WHAT YOU SHOULD DO => The answer is to be an exact copy of the lines below running from the line with "also his attitude" down to the line with "what makes him a standout player, as he is", both ends included, and nothing more.

EXTRACTED ENTRIES =>
____________________
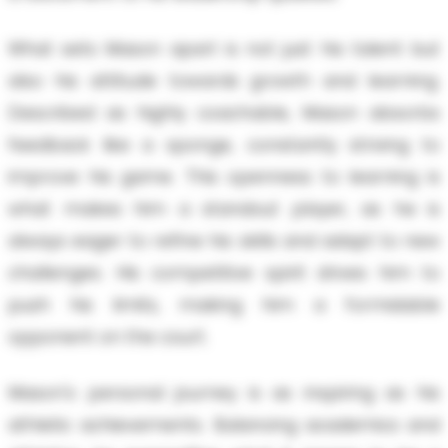
What sets Mason apart is not just his talent but
also his attitude towards growth and learning.
Described as highly coachable, Mason absorbs
feedback like a sponge, constantly striving to
improve his game. This openness to learning is
what makes him a standout player, as he is
always eager to refine his skills and adapt to new
challenges. His competitive spirit drives him to
push his limits, making him a formidable
opponent on the court.
Mason's personal journey is as inspiring as his
athletic achievements. Balancing academics and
____________________
REPLY =>
also his attitude towards growth and learning.
Described as highly coachable, Mason absorbs
feedback like a sponge, constantly striving to
improve his game. This openness to learning is
what makes him a standout player, as he is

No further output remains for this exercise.